Business

Crocs struggles for sales, considers going private

Business at Crocs has hit the rocks — and now the company is on the block.

The embattled footwear maker, whose neon-hued clog business has been down at the heels due to dwindling demand, has been in talks to go private with a number of buyout firms, including KKR and Blackstone Group, according to sources.

Nevertheless, the talks recently stalled as Crocs demanded a higher price than bidders were willing to pay, insiders said.

As such, it’s not clear whether a deal will happen.

Other possible strategic alternatives include a sale of a minority stake or a joint venture, according to banking sources.

“Upon close inspection, the company’s books may be even less attractive than its shoes,” quipped one banker. “Sales have been in free fall for a while now, and it’s an open question whether Crocs isn’t just a fad that has faded away for good.”

Crocs shares surged 9.8 percent to $13.89 Wednesday after the Wall Street Journal reported a possible buyout, giving the company a market capitalization of $1.3 billion.

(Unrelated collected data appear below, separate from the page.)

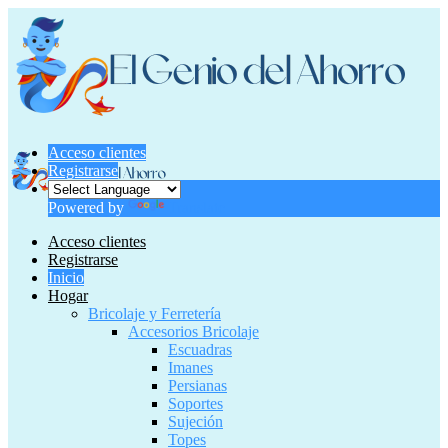
Acceso clientes
Registrarse
Powered by
Translate
Acceso clientes
Registrarse
Inicio
Hogar
Bricolaje y Ferretería
Accesorios Bricolaje
Escuadras
Imanes
Persianas
Soportes
Sujeción
Topes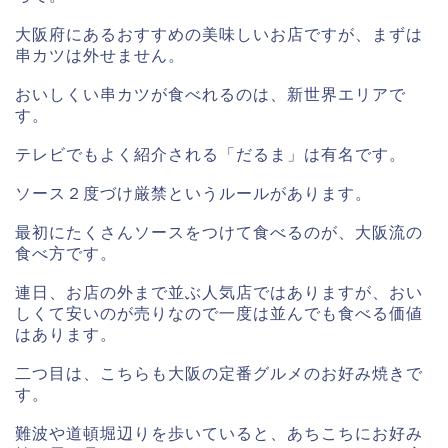
大阪府にあるおすすめの美味しいお店ですが、まずは
串カツは外せません。
おいしくい串カツが食べれるのは、新世界エリアで
す。
テレビでもよく紹介される「だるま」は有名です。
ソース２度づけ厳禁というルールがあります。
最初にたくさんソースをつけて食べるのが、大阪流の
食べ方です。
連日、お店の外まで並ぶ人気店ではありますが、おい
しくて安いのが売りなので一度は並んでも食べる価値
はあります。
二つ目は、こちらも大阪の定番グルメのお好み焼きで
す。
難波や道頓堀辺りを歩いていると、あちこちにお好み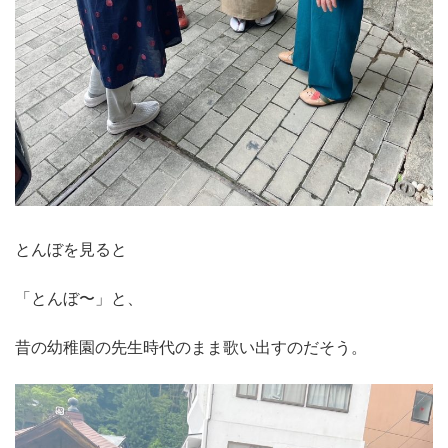
とんぼを見ると
「とんぼ〜」と、
昔の幼稚園の先生時代のまま歌い出すのだそう。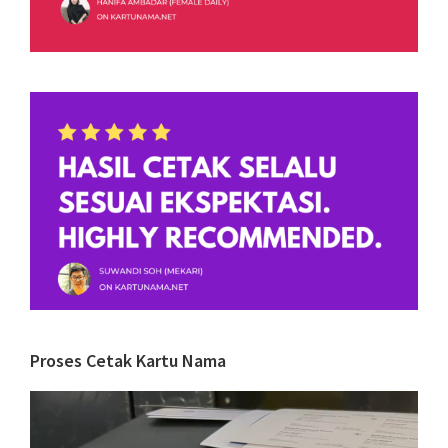
Proses Cetak Kartu Nama
Video
Player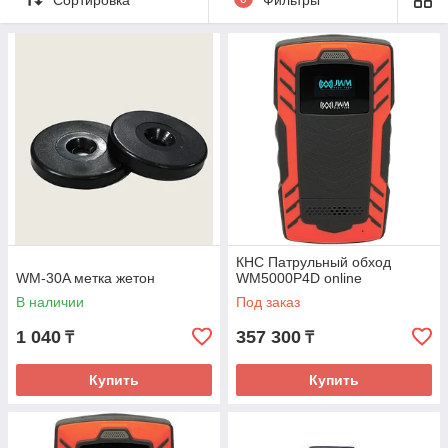
КНС Патрульный обход
WM-30A метка жетон
WM5000P4D online
В наличии
Под заказ
1 040
357 300
₸
₸
Купить
Купить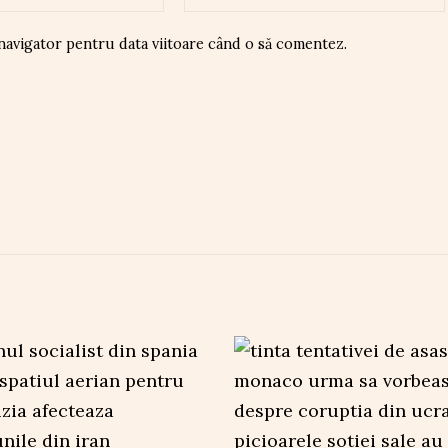
 navigator pentru data viitoare când o să comentez.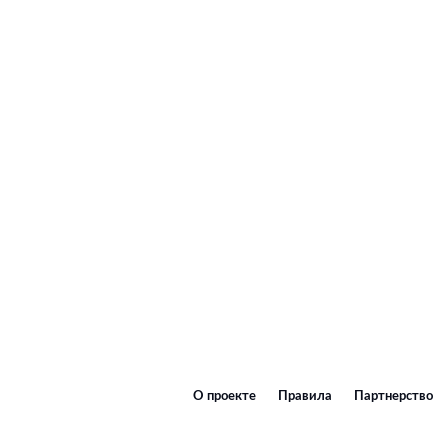
О проекте
Правила
Партнерство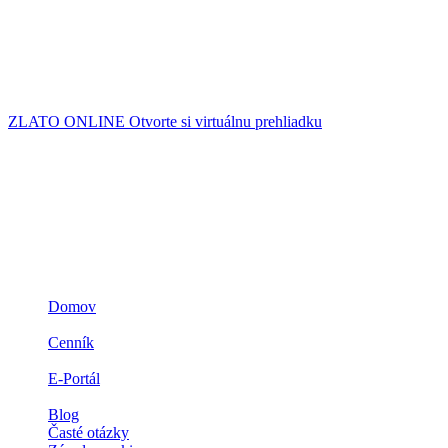
Už skôr sme vás informovali, že trhov sa zmocnila neistota, keďže sa 
mesiace sme boli svedkami troch zo štyroch najväčších bankroto
Zdroj: www.kryptomagazin.sk
ZLATO ONLINE
Otvorte si virtuálnu prehliadku
Navigácia
Domov
3D ZLATO
Cenník
Prečo zlato
E-Portál
Spolupráca
Blog
Časté otázky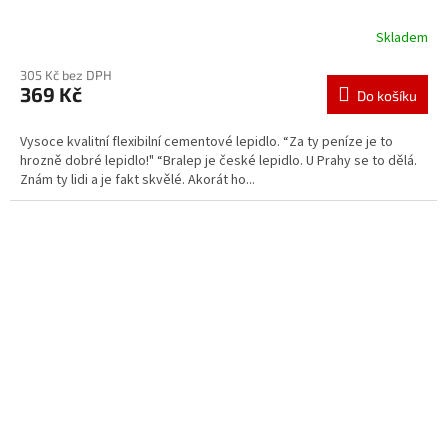
Skladem
305 Kč bez DPH
369 Kč
Do košíku
Vysoce kvalitní flexibilní cementové lepidlo. “Za ty peníze je to
hrozně dobré lepidlo!" “Bralep je české lepidlo. U Prahy se to dělá.
Znám ty lidi a je fakt skvělé. Akorát ho...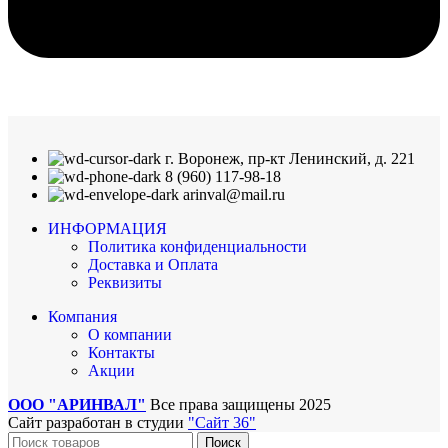
г. Воронеж, пр-кт Ленинский, д. 221
8 (960) 117-98-18
arinval@mail.ru
ИНФОРМАЦИЯ
Политика конфиденциальности
Доставка и Оплата
Реквизиты
Компания
О компании
Контакты
Акции
ООО "АРИНВАЛ"
Все права защищены
2025
Сайт разработан в студии
"Сайт 36"
Поиск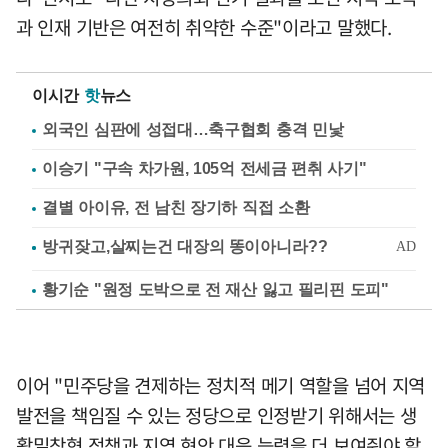
과 인재 기반은 여전히 취약한 수준"이라고 말했다.
이시간
핫
뉴스
외국인 심판에 성접대…축구협회 충격 민낯
이승기 "구속 차가원, 105억 전세금 편취 사기"
결별 아이유, 전 남친 장기하 직접 소환
황기순 "원정 도박으로 전 재산 잃고 필리핀 도피"
이어 "민주당을 견제하는 정치적 메기 역할을 넘어 지역
발전을 책임질 수 있는 정당으로 인정받기 위해서는 생
활밀착형 정책과 지역 현안 대응 능력을 더 보여줘야 할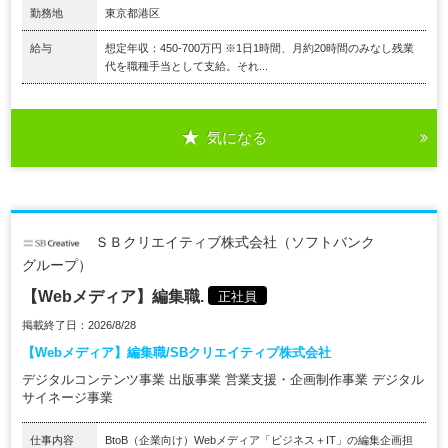
勤務地
東京都港区
給与
想定年収：450-700万円 ※1日1時間、月約20時間のみなし残業
代を職種手当として支給。それ...
気になる
ＳＢクリエイティブ株式会社（ソフトバンク
グループ）
【Webメディア】編集職.
正社員
掲載終了日：2026/8/28
【Webメディア】編集職/SBクリエイティブ株式会社
デジタルコンテンツ事業 出版事業 営業支援・企画制作事業 デジタル
サイネージ事業
仕事内容
BtoB（企業向け）Webメディア「ビジネス＋IT」の編集企画担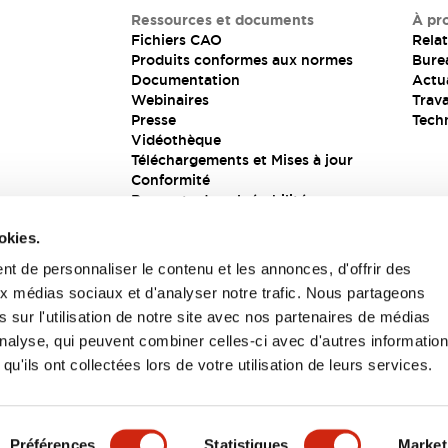
Ressources et documents
À pr
Fichiers CAO
Relat
Produits conformes aux normes
Bure
Documentation
Actua
Webinaires
Trava
Presse
Tech
Vidéothèque
Téléchargements et Mises à jour
Conformité
Rapports de vulnérabilité
Solution de sécurité
okies.
t de personnaliser le contenu et les annonces, d'offrir des
aux médias sociaux et d'analyser notre trafic. Nous partageons
s
 sur l'utilisation de notre site avec nos partenaires de médias
'analyse, qui peuvent combiner celles-ci avec d'autres informatio
qu'ils ont collectées lors de votre utilisation de leurs services.
itions générales
Préférences
Statistiques
Market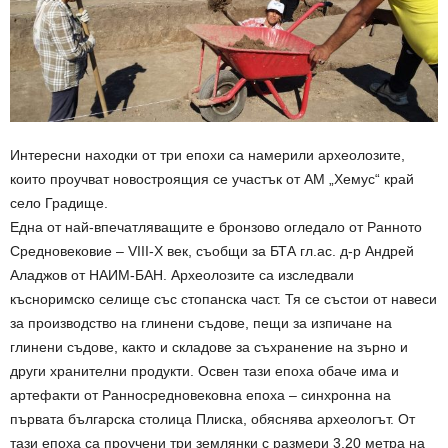
Интересни находки от три епохи са намерили археолозите,
които проучват новостроящия се участък от АМ „Хемус“ край
село Градище.
Една от най-впечатляващите е бронзово огледало от Ранното
Средновековие – VIII-X век, съобщи за БТА гл.ас. д-р Андрей
Аладжов от НАИМ-БАН. Археолозите са изследвали
късноримско селище със стопанска част. Тя се състои от навеси
за производство на глинени съдове, пещи за изпичане на
глинени съдове, както и складове за съхранение на зърно и
други хранителни продукти. Освен тази епоха обаче има и
артефакти от Ранносредновековна епоха – синхронна на
първата българска столица Плиска, обяснява археологът. От
тази епоха са проучени три землянки с размери 3,20 метра на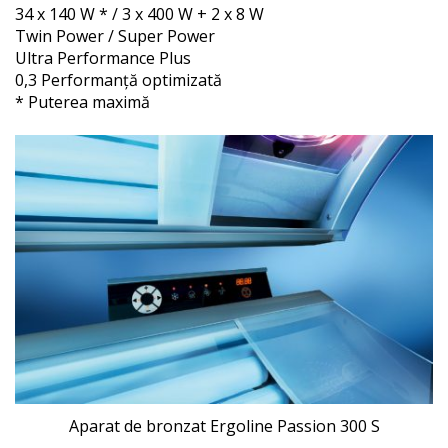
34 x 140 W * / 3 x 400 W + 2 x 8 W
Twin Power / Super Power
Ultra Performance Plus
0,3 Performanță optimizată
* Puterea maximă
Aparat de bronzat Ergoline Passion 300 S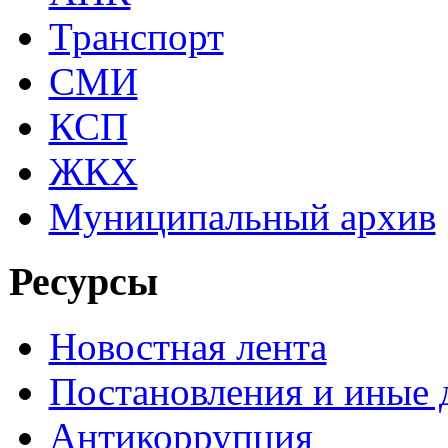
Транспорт
СМИ
КСП
ЖКХ
Муниципальный архив
Ресурсы
Новостная лента
Постановления и иные
Антикоррупция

Still, that’s a small fraction of Crocs’ peak stock price, which in 2007 had hovered briefly near the $70 mark, valuing the company at more than $5 billion as a craze for the spongy shoes made them seemingly ubiquitous among kids and their parents.

Crocs has scrambled to counter cratering demand for its clogs by expanding into wedges and sandals, but the strategy has yet to gain traction.